Problem
Because only the text is wanted, repeat the records below exactly and omit the pictures.

• • • • •

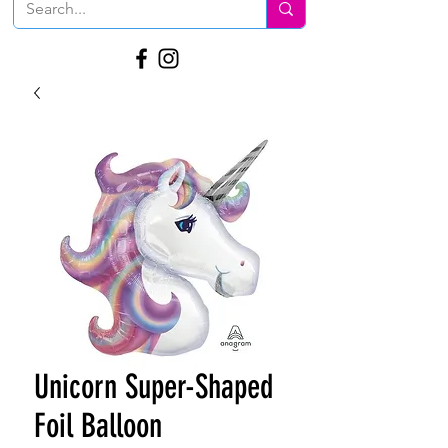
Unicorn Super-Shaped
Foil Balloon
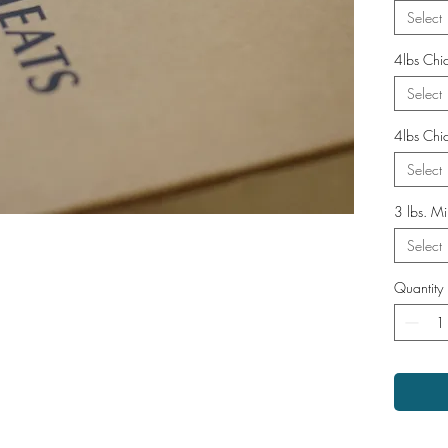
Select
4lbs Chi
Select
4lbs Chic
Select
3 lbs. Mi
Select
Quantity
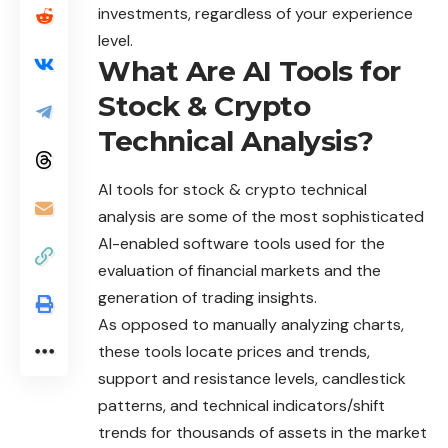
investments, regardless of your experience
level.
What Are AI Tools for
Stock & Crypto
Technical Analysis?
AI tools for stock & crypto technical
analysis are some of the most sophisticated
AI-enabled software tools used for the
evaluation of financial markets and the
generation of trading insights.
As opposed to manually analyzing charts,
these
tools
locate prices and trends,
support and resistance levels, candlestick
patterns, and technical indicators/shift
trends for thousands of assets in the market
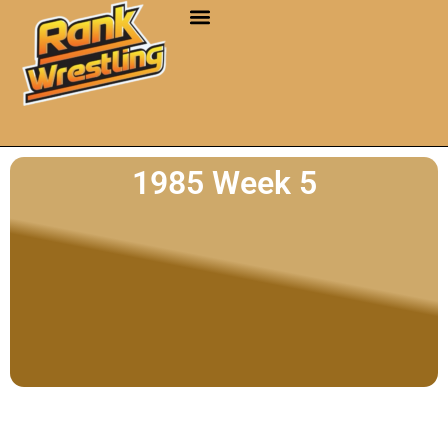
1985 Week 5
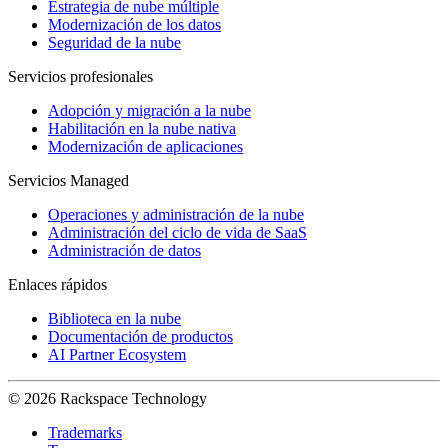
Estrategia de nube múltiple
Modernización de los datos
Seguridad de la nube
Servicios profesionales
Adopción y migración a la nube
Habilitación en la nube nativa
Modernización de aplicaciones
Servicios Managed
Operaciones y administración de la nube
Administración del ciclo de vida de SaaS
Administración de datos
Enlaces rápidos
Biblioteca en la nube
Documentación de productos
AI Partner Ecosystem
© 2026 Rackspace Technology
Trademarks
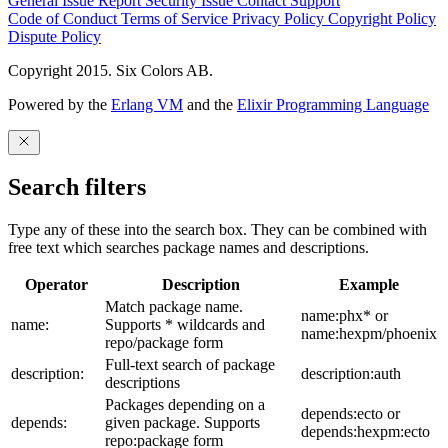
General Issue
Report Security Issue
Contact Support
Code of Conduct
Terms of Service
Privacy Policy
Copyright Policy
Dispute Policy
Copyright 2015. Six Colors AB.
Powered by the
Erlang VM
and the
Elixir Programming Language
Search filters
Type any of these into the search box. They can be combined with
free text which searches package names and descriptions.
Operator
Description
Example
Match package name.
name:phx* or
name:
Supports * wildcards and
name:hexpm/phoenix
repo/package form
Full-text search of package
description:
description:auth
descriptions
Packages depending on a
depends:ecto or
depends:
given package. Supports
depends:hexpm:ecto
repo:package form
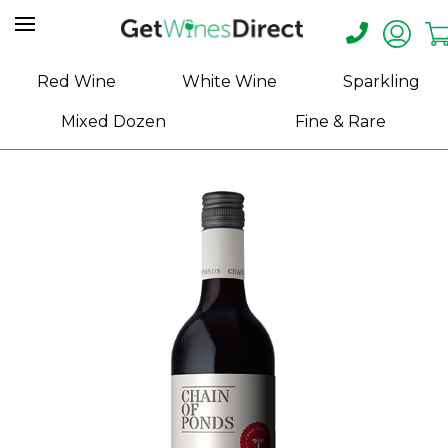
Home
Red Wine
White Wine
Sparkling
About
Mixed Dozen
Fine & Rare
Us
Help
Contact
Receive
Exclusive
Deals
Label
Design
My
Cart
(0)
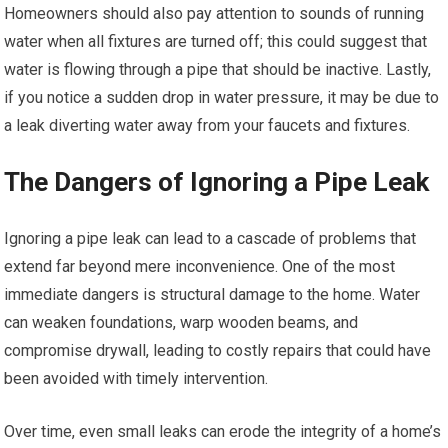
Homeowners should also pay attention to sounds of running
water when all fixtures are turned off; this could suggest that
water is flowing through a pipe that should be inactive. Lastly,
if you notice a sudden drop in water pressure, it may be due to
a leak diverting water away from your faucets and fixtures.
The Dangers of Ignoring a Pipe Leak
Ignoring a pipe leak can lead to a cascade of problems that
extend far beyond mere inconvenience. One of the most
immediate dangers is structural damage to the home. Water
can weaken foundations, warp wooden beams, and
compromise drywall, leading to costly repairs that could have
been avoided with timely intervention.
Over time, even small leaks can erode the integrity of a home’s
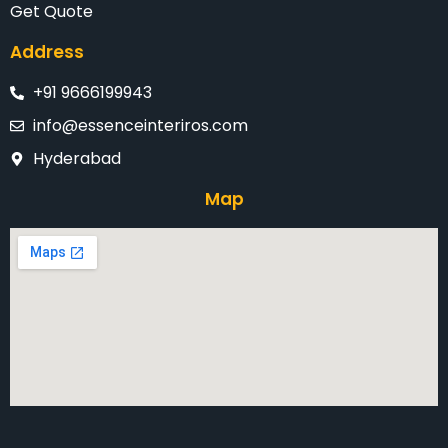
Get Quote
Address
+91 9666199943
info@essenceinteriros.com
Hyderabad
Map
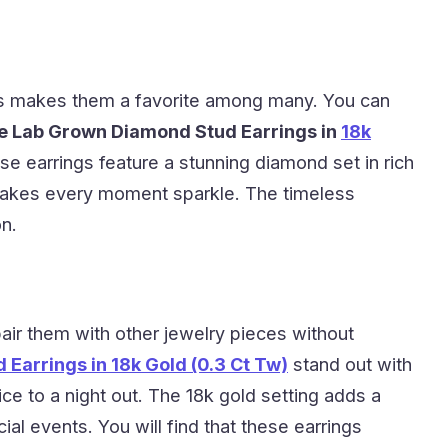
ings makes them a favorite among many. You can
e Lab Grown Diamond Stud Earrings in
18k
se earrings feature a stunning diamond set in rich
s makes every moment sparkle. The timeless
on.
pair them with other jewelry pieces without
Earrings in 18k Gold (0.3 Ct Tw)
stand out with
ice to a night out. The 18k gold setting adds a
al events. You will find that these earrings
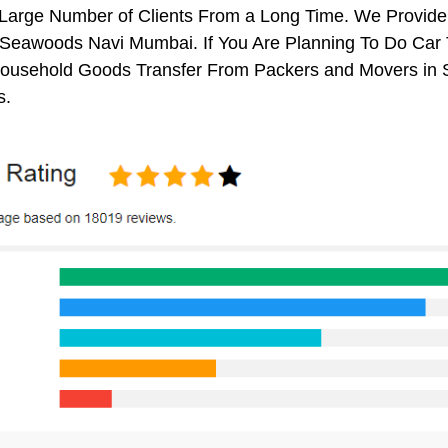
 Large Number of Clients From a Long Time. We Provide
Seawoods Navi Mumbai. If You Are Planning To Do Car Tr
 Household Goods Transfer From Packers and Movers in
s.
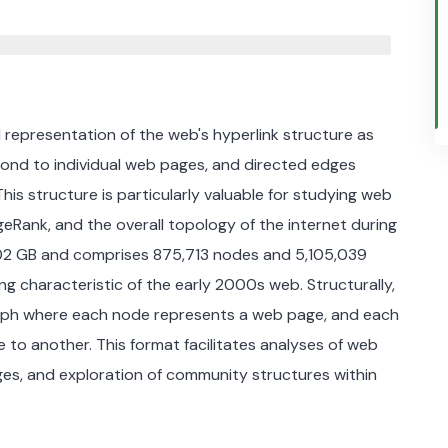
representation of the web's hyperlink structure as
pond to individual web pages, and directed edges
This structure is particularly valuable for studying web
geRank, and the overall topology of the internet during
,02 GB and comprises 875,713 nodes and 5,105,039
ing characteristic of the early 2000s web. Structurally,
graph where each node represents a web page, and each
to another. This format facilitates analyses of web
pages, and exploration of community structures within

• • • • •

Solved problem
Unicorn Super-Shaped
Foil Balloon
Select
4lbs Chi
Select
4lbs Chic
Select
3 lbs. Mi
Select
Quantity
investments, regardless of your experience
level.
What Are AI Tools for
Stock & Crypto
Technical Analysis?
AI tools for stock & crypto technical
analysis are some of the most sophisticated
AI-enabled software tools used for the
evaluation of financial markets and the
generation of trading insights.
As opposed to manually analyzing charts,
these
tools
locate prices and trends,
support and resistance levels, candlestick
patterns, and technical indicators/shift
trends for thousands of assets in the market
1985 Week 5
Estrategia de nube múltiple
Modernización de los datos
Seguridad de la nube
Servicios profesionales
Adopción y migración a la nube
Habilitación en la nube nativa
Modernización de aplicaciones
Servicios Managed
Operaciones y administración de la nube
Administración del ciclo de vida de SaaS
Administración de datos
Enlaces rápidos
Biblioteca en la nube
Documentación de productos
AI Partner Ecosystem
© 2026 Rackspace Technology
Trademarks
General Issue
Report Security Issue
Contact Support
Code of Conduct
Terms of Service
Privacy Policy
Copyright Policy
Dispute Policy
Copyright 2015. Six Colors AB.
Powered by the
Erlang VM
and the
Elixir Programming Language
Search filters
Type any of these into the search box. They can be combined with
free text which searches package names and descriptions.
Operator
Description
Example
Match package name.
name:phx* or
name:
Supports * wildcards and
name:hexpm/phoenix
repo/package form
Full-text search of package
description:
description:auth
descriptions
Packages depending on a
depends:ecto or
depends:
given package. Supports
depends:hexpm:ecto
repo:package form
Home
Red Wine
White Wine
Sparkling
About
Mixed Dozen
Fine & Rare
Us
Help
Contact
Receive
Exclusive
Deals
Label
Design
My
Cart
(0)
Homeowners should also pay attention to sounds of running
water when all fixtures are turned off; this could suggest that
water is flowing through a pipe that should be inactive. Lastly,
if you notice a sudden drop in water pressure, it may be due to
a leak diverting water away from your faucets and fixtures.
The Dangers of Ignoring a Pipe Leak
Ignoring a pipe leak can lead to a cascade of problems that
extend far beyond mere inconvenience. One of the most
immediate dangers is structural damage to the home. Water
can weaken foundations, warp wooden beams, and
compromise drywall, leading to costly repairs that could have
been avoided with timely intervention.
Over time, even small leaks can erode the integrity of a home’s
Get Quote
Address
+91 9666199943
info@essenceinteriros.com
Hyderabad
Map
ings makes them a favorite among many. You can
e Lab Grown Diamond Stud Earrings in
18k
se earrings feature a stunning diamond set in rich
s makes every moment sparkle. The timeless
on.
pair them with other jewelry pieces without
Earrings in 18k Gold (0.3 Ct Tw)
stand out with
ice to a night out. The 18k gold setting adds a
al events. You will find that these earrings
 Large Number of Clients From a Long Time. We Provide
Seawoods Navi Mumbai. If You Are Planning To Do Car Tr
 Household Goods Transfer From Packers and Movers in
s.
representation of the web's hyperlink structure as
pond to individual web pages, and directed edges
This structure is particularly valuable for studying web
geRank, and the overall topology of the internet during
,02 GB and comprises 875,713 nodes and 5,105,039
ing characteristic of the early 2000s web. Structurally,
graph where each node represents a web page, and each
to another. This format facilitates analyses of web
pages, and exploration of community structures within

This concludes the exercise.